Question

The volume of a sphere is decreasing at a constant rate of 6031 cubic centimeters per second. At the instant when the volume of the sphere is 3292 cubic centimeters, what is the rate of change of the radius? The volume of a sphere can be found with the equation V=4/3 π r^3. Round your answer to three decimal places.

Answer 1

The rate of change of the radius at the instant when the volume of the sphere is 3292 cubic centimeters is approximately -0.075 cm/s.

Explanation:

Let's begin by differentiating the volume formula with respect to time:

dV/dt = 4πr^2(dr/dt)

We know that dV/dt = -6031 cm^3/s (because the volume is decreasing at a constant rate), and we're trying to find dr/dt when V = 3292 cm^3.

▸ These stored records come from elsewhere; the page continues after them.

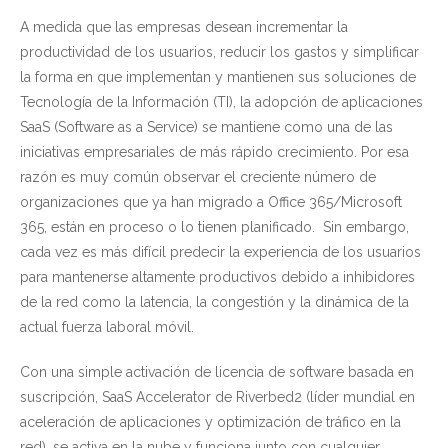
A medida que las empresas desean incrementar la
productividad de los usuarios, reducir los gastos y simplificar
la forma en que implementan y mantienen sus soluciones de
Tecnología de la Información (TI), la adopción de aplicaciones
SaaS (Software as a Service) se mantiene como una de las
iniciativas empresariales de más rápido crecimiento. Por esa
razón es muy común observar el creciente número de
organizaciones que ya han migrado a Office 365/Microsoft
365, están en proceso o lo tienen planificado. Sin embargo,
cada vez es más difícil predecir la experiencia de los usuarios
para mantenerse altamente productivos debido a inhibidores
de la red como la latencia, la congestión y la dinámica de la
actual fuerza laboral móvil.
Con una simple activación de licencia de software basada en
suscripción, SaaS Accelerator de Riverbed2 (líder mundial en
aceleración de aplicaciones y optimización de tráfico en la
red), se activa en la nube y funciona junto con cualquier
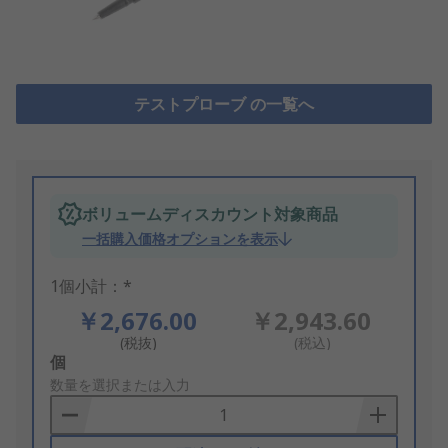
テストプローブ の一覧へ
ボリュームディスカウント対象商品
一括購入価格オプションを表示
1個小計：*
￥2,676.00
￥2,943.60
(税抜)
(税込)
Add
個
to
数量を選択または入力
Basket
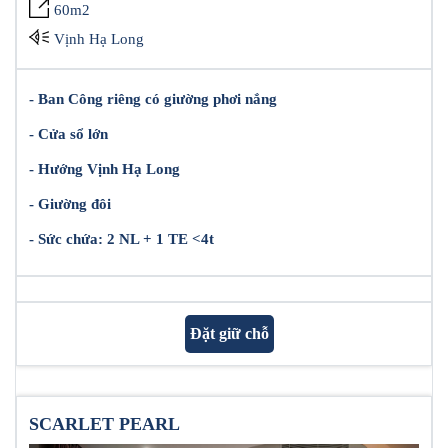
60m2
Vịnh Hạ Long
- Ban Công riêng có giường phơi nắng
- Cửa sổ lớn
- Hướng Vịnh Hạ Long
- Giường đôi
- Sức chứa: 2 NL + 1 TE <4t
Đặt giữ chỗ
SCARLET PEARL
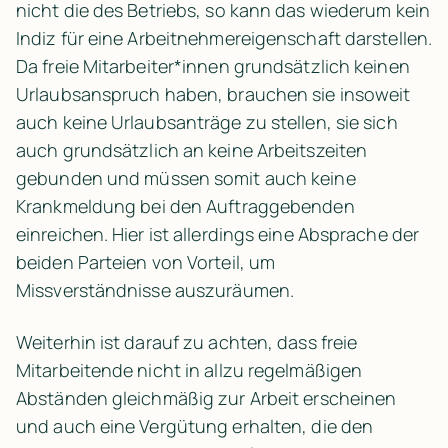
nicht die des Betriebs, so kann das wiederum kein 
Indiz für eine Arbeitnehmereigenschaft darstellen. 
Da freie Mitarbeiter*innen grundsätzlich keinen 
Urlaubsanspruch haben, brauchen sie insoweit 
auch keine Urlaubsanträge zu stellen, sie sich 
auch grundsätzlich an keine Arbeitszeiten 
gebunden und müssen somit auch keine 
Krankmeldung bei den Auftraggebenden 
einreichen. Hier ist allerdings eine Absprache der 
beiden Parteien von Vorteil, um 
Missverständnisse auszuräumen.
Weiterhin ist darauf zu achten, dass freie 
Mitarbeitende nicht in allzu regelmäßigen 
Abständen gleichmäßig zur Arbeit erscheinen 
und auch eine Vergütung erhalten, die den 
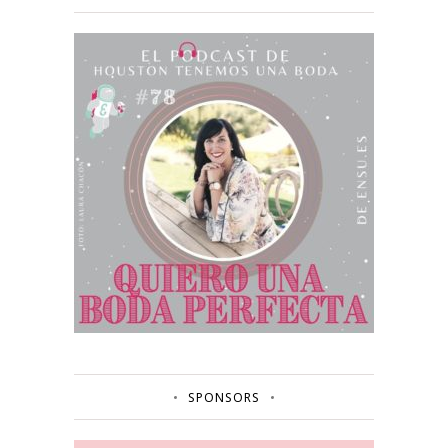
SPONSORS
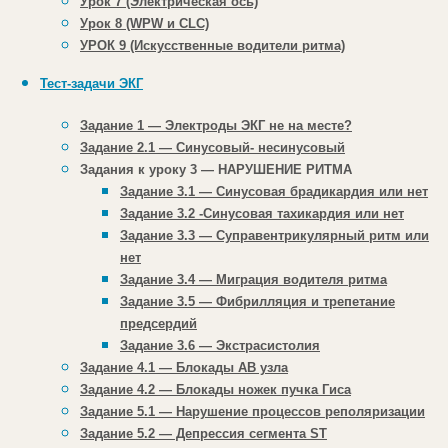
Очень хотелось бы пройти
Урок 7 (Электрическая ось)
обучение, классные уроки! Будет ли
Урок 8 (WPW и CLC)
возобновлен проект???
УРОК 9 (Искусственные водители ритма)
Ответить
Тест-задачи ЭКГ
Задание 1 — Электроды ЭКГ не на месте?
Задание 2.1 — Синусовый- несинусовый
Задания к уроку 3 — НАРУШЕНИЕ РИТМА
Гохман
Задание 3.1 — Синусовая брадикардия или нет
Александр
Задание 3.2 -Синусовая тахикардия или нет
02.09.2015 на 17:14
11 лет
Задание 3.3 — Суправентрикулярный ритм или
назад
нет
Задание 3.4 — Миграция водителя ритма
К сожалению в
Задание 3.5 — Фибрилляция и трепетание
ближайшее время проект
предсердий
будет не активен.
Задание 3.6 — Экстрасистолия
Задание 4.1 — Блокады АВ узла
Ответить
Задание 4.2 — Блокады ножек пучка Гиса
Задание 5.1 — Нарушение процессов реполяризации
Задание 5.2 — Депрессия сегмента ST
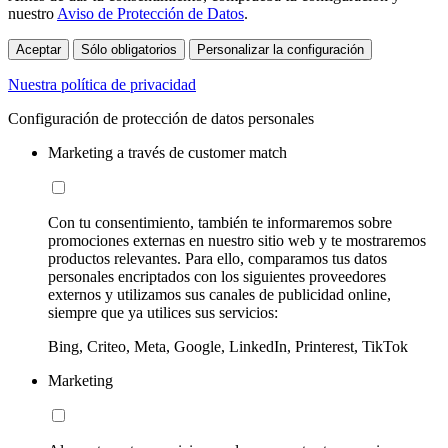
nuestro
Aviso de Protección de Datos
.
Aceptar
Sólo obligatorios
Personalizar la configuración
Nuestra política de privacidad
Configuración de protección de datos personales
Marketing a través de customer match
Con tu consentimiento, también te informaremos sobre
promociones externas en nuestro sitio web y te mostraremos
productos relevantes. Para ello, comparamos tus datos
personales encriptados con los siguientes proveedores
externos y utilizamos sus canales de publicidad online,
siempre que ya utilices sus servicios:
Bing, Criteo, Meta, Google, LinkedIn, Printerest, TikTok
Marketing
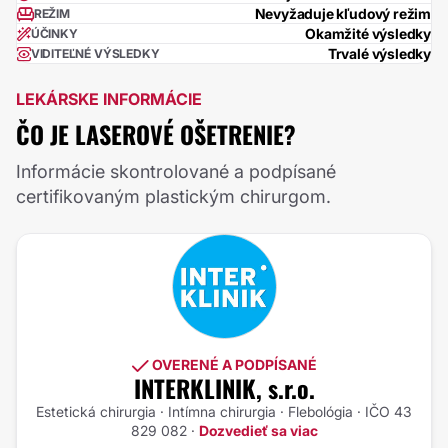
Nevyžaduje kľudový režim
REŽIM
Okamžité výsledky
ÚČINKY
Trvalé výsledky
VIDITEĽNÉ VÝSLEDKY
LEKÁRSKE INFORMÁCIE
ČO JE LASEROVÉ OŠETRENIE?
Informácie skontrolované a podpísané
certifikovaným plastickým chirurgom.
OVERENÉ A PODPÍSANÉ
INTERKLINIK, s.r.o.
Estetická chirurgia · Intímna chirurgia · Flebológia · IČO 43
829 082 ·
Dozvedieť sa viac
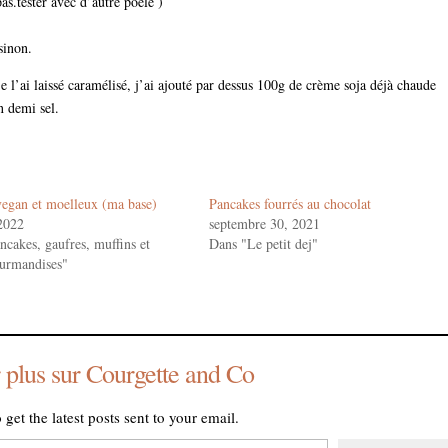
as.tester avec d’autre poêle )
sinon.
 je l’ai laissé caramélisé, j’ai ajouté par dessus 100g de crème soja déjà chaude
n demi sel.
vegan et moelleux (ma base)
Pancakes fourrés au chocolat
 2022
septembre 30, 2021
cakes, gaufres, muffins et
Dans "Le petit dej"
ourmandises"
 plus sur Courgette and Co
 get the latest posts sent to your email.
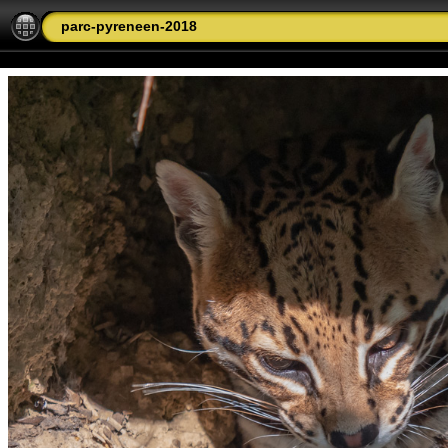
parc-pyreneen-2018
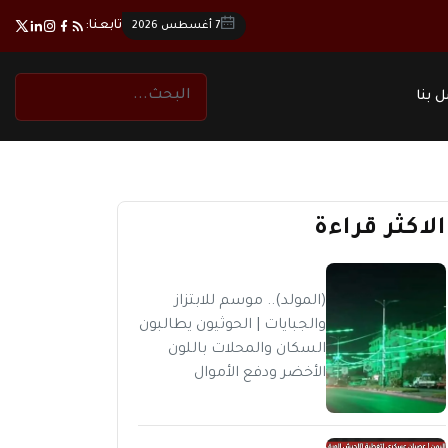
تابعنا:
7 أغسطس 2026
 بنا
الاكثر قراءة
(المولد).. موسم للابتزاز
والجبايات | الحوثيون يطالبون
السكان والمحلات باللون
الأخضر ودفع الأموال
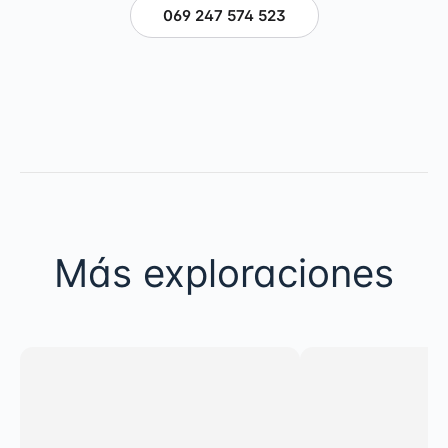
069 247 574 523
Más exploraciones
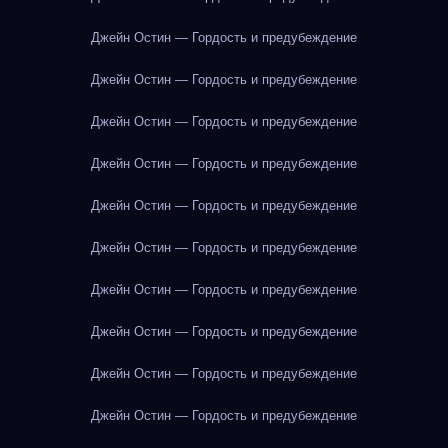
Джейн Остин — Гордость и предубеждение
Джейн Остин — Гордость и предубеждение
Джейн Остин — Гордость и предубеждение
Джейн Остин — Гордость и предубеждение
Джейн Остин — Гордость и предубеждение
Джейн Остин — Гордость и предубеждение
Джейн Остин — Гордость и предубеждение
Джейн Остин — Гордость и предубеждение
Джейн Остин — Гордость и предубеждение
Джейн Остин — Гордость и предубеждение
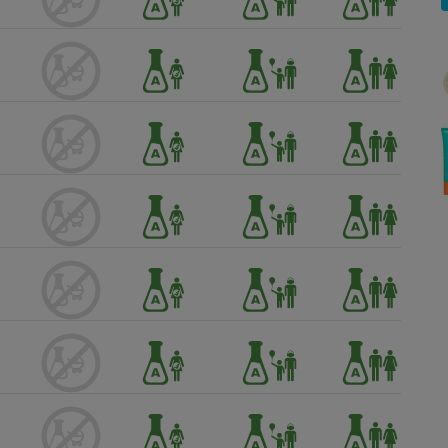
Électricité - Gaz
Appareil photo
numérique
Four encastrable
Lessive
Aspirateur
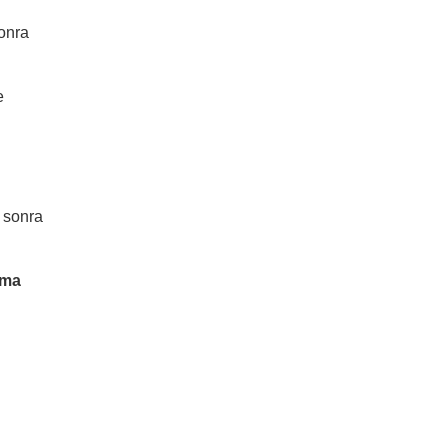
onra
e
n sonra
uma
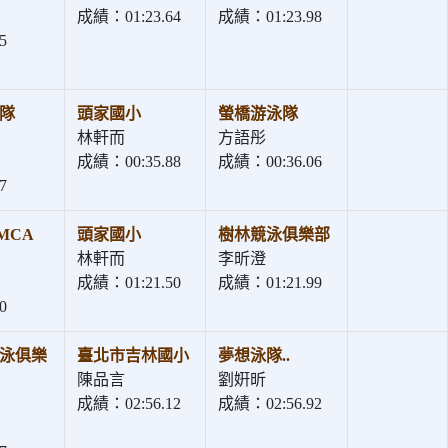
成績：01:23.64
成績：01:23.98
5
隊
頭家國小
螢橋游泳隊
林軒而
方語彤
成績：00:35.88
成績：00:36.06
7
MCA
頭家國小
樹林競泳俱樂部
林軒而
李昕澄
成績：01:21.50
成績：01:21.99
0
泳俱樂
臺北市吉林國小
夢想泳隊..
陳品言
劉姸昕
成績：02:56.12
成績：02:56.92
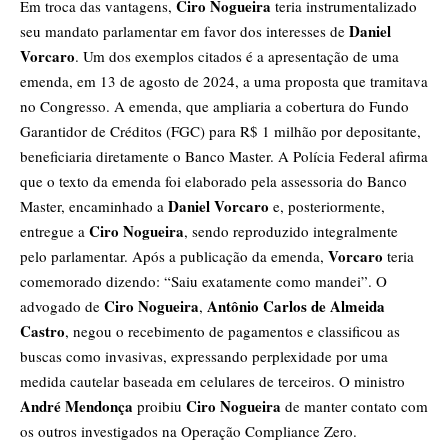
Ciro Nogueira
Em troca das vantagens,
teria instrumentalizado
Daniel
seu mandato parlamentar em favor dos interesses de
Vorcaro
. Um dos exemplos citados é a apresentação de uma
emenda, em 13 de agosto de 2024, a uma proposta que tramitava
no Congresso. A emenda, que ampliaria a cobertura do Fundo
Garantidor de Créditos (FGC) para R$ 1 milhão por depositante,
beneficiaria diretamente o Banco Master. A Polícia Federal afirma
que o texto da emenda foi elaborado pela assessoria do Banco
Daniel Vorcaro
Master, encaminhado a
e, posteriormente,
Ciro Nogueira
entregue a
, sendo reproduzido integralmente
Vorcaro
pelo parlamentar. Após a publicação da emenda,
teria
comemorado dizendo: “Saiu exatamente como mandei”. O
Ciro Nogueira
Antônio Carlos de Almeida
advogado de
,
Castro
, negou o recebimento de pagamentos e classificou as
buscas como invasivas, expressando perplexidade por uma
medida cautelar baseada em celulares de terceiros. O ministro
André Mendonça
Ciro Nogueira
proibiu
de manter contato com
os outros investigados na Operação Compliance Zero.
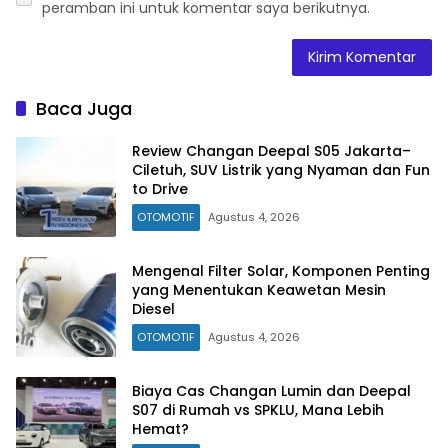
peramban ini untuk komentar saya berikutnya.
Baca Juga
Review Changan Deepal S05 Jakarta–
Ciletuh, SUV Listrik yang Nyaman dan Fun
to Drive
OTOMOTIF
Agustus 4, 2026
Mengenal Filter Solar, Komponen Penting
yang Menentukan Keawetan Mesin
Diesel
OTOMOTIF
Agustus 4, 2026
Biaya Cas Changan Lumin dan Deepal
S07 di Rumah vs SPKLU, Mana Lebih
Hemat?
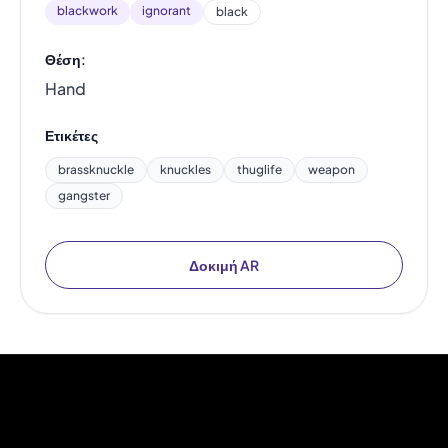
blackwork
ignorant
black
Θέση:
Hand
Ετικέτες
brassknuckle
knuckles
thuglife
weapon
gangster
Δοκιμή AR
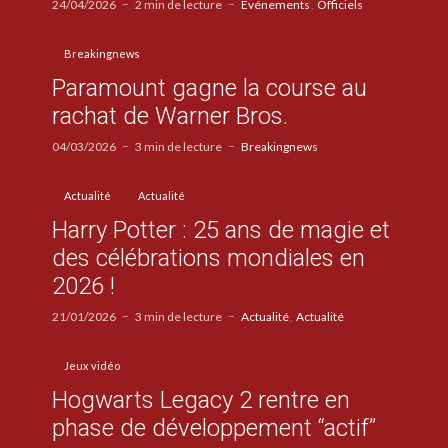
24/04/2026
2 min de lecture
Evénements
Officiels
Breakingnews
Paramount gagne la course au
rachat de Warner Bros.
04/03/2026
3 min de lecture
Breakingnews
Actualité
Actualité
Harry Potter : 25 ans de magie et
des célébrations mondiales en
2026 !
21/01/2026
3 min de lecture
Actualité
Actualité
Jeux vidéo
Hogwarts Legacy 2 rentre en
phase de développement “actif”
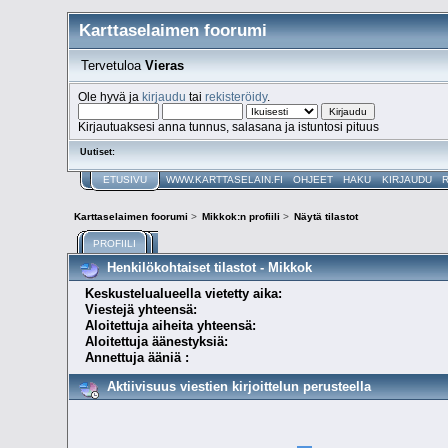
Karttaselaimen foorumi
Tervetuloa
Vieras
Ole hyvä ja
kirjaudu
tai
rekisteröidy
.
Kirjautuaksesi anna tunnus, salasana ja istuntosi pituus
Uutiset:
ETUSIVU
WWW.KARTTASELAIN.FI
OHJEET
HAKU
KIRJAUDU
Karttaselaimen foorumi
>
Mikkok:n profiili
>
Näytä tilastot
PROFIILI
Henkilökohtaiset tilastot - Mikkok
Keskustelualueella vietetty aika:
Viestejä yhteensä:
Aloitettuja aiheita yhteensä:
Aloitettuja äänestyksiä:
Annettuja ääniä :
Aktiivisuus viestien kirjoittelun perusteella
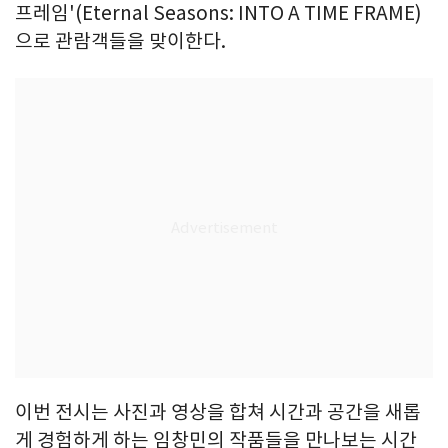
프레임'(Eternal Seasons: INTO A TIME FRAME)
으로 관람객들을 맞이한다.
이번 전시는 사진과 영상을 합쳐 시간과 공간을 새롭
게 경험하게 하는 임창민의 작품들을 만나보는 시간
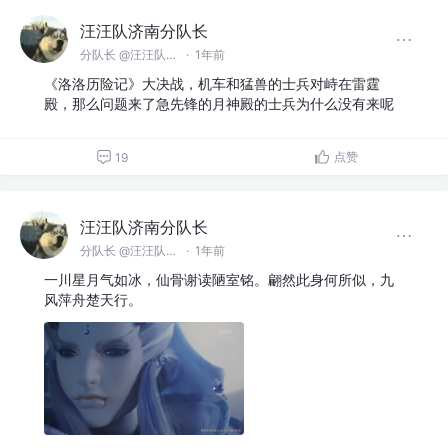
汪汪队济南分队长
分队长 @汪汪队济南分队
·
1年前
《洛洛历险记》大决战，机车和猛兽的士兵对峙在雷霆
殿，那么问题来了急先锋的月神殿的士兵为什么没有来呢
点赞
19
汪汪队济南分队长
分队长 @汪汪队济南分队
·
1年前
一川星月气如冰，仙骨谢读陋室铭。翩然此身何所似，九
风萍舟楚天行。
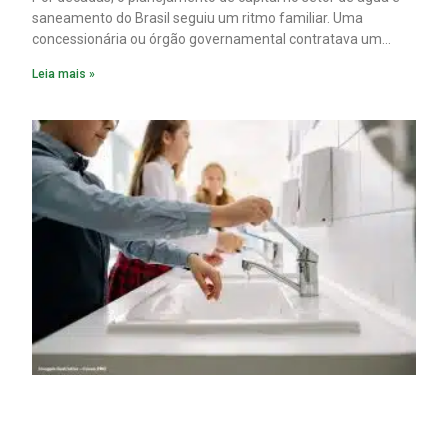
saneamento do Brasil seguiu um ritmo familiar. Uma
concessionária ou órgão governamental contratava um
plano diretor.
Leia mais »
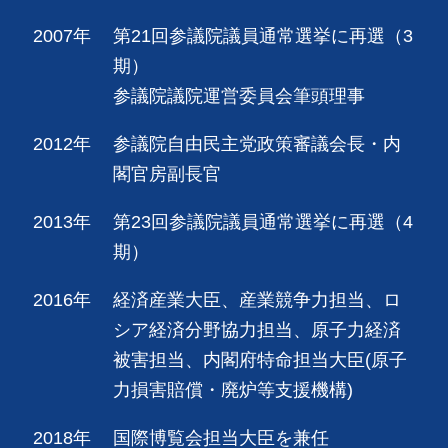
2007年
第21回参議院議員通常選挙に再選（3
期）
参議院議院運営委員会筆頭理事
2012年
参議院自由民主党政策審議会長・内
閣官房副長官
2013年
第23回参議院議員通常選挙に再選（4
期）
2016年
経済産業大臣、産業競争力担当、ロ
シア経済分野協力担当、原子力経済
被害担当、内閣府特命担当大臣(原子
力損害賠償・廃炉等支援機構)
2018年
国際博覧会担当大臣を兼任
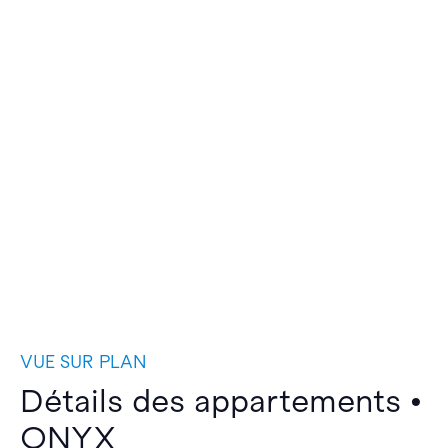
VUE SUR PLAN
Détails des appartements •
ONYX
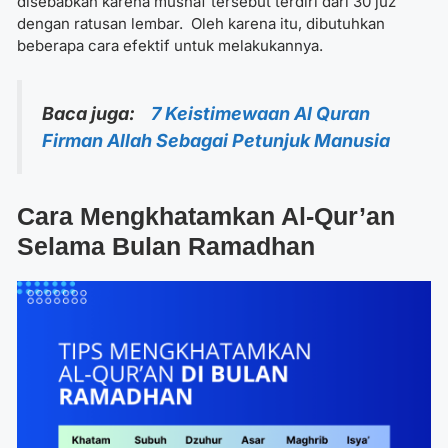
disebabkan karena mushaf tersebut terdiri dari 30 juz
dengan ratusan lembar.
Oleh karena itu, dibutuhkan
beberapa cara efektif untuk melakukannya.
Baca juga:
7 Keistimewaan Al Quran
Firman Allah Sebagai Petunjuk Manusia
Cara Mengkhatamkan Al-Qur’an
Selama Bulan Ramadhan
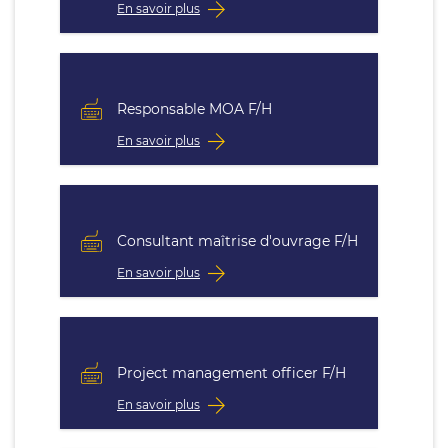
En savoir plus
Responsable MOA F/H
En savoir plus
Consultant maîtrise d'ouvrage F/H
En savoir plus
Project management officer F/H
En savoir plus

Substituting these values into the above equation, we get:

-6031 = 4πr^2(dr/dt)

We can solve for dr/dt by plugging in V = 3292 cm^3 into the volume formula to find the corresponding radius:

3292 = (4/3)πr^3

r = (3V/4π)^(1/3) = (3(3292)/(4π))^(1/3) ≈ 6.76 cm

Now we can plug in this value for r and solve for dr/dt:

-6031 = 4π(6.76)^2(dr/dt)

dr/dt = -6031 / (4π(6.76)^2) ≈ -0.075 cm/s

Therefore, the rate of change of the radius at the instant when the volume of the sphere is 3292 cubic centimeters is approximately -0.075 cm/s.

Answer 2

differentiating the equation for the volume of a sphere with respect to time:

V = 4/3 π r^3

dV/dt = 4π r^2 (dr/dt)

dV/dt = -6031

V = 3292

V = 4/3 π r^3

3292 = 4/3 π r^3

r^3 = 3/4 (3292/π)

r = 9.96

-6031 = 4π (9.96)^2 (dr/dt)

dr/dt = -6031 / (4π (9.96)^2)

dr/dt = -0.609 cm/s

the rate of change of the radius is approximately -0.609 cm/s when the volume of the sphere is 3292 cm^2.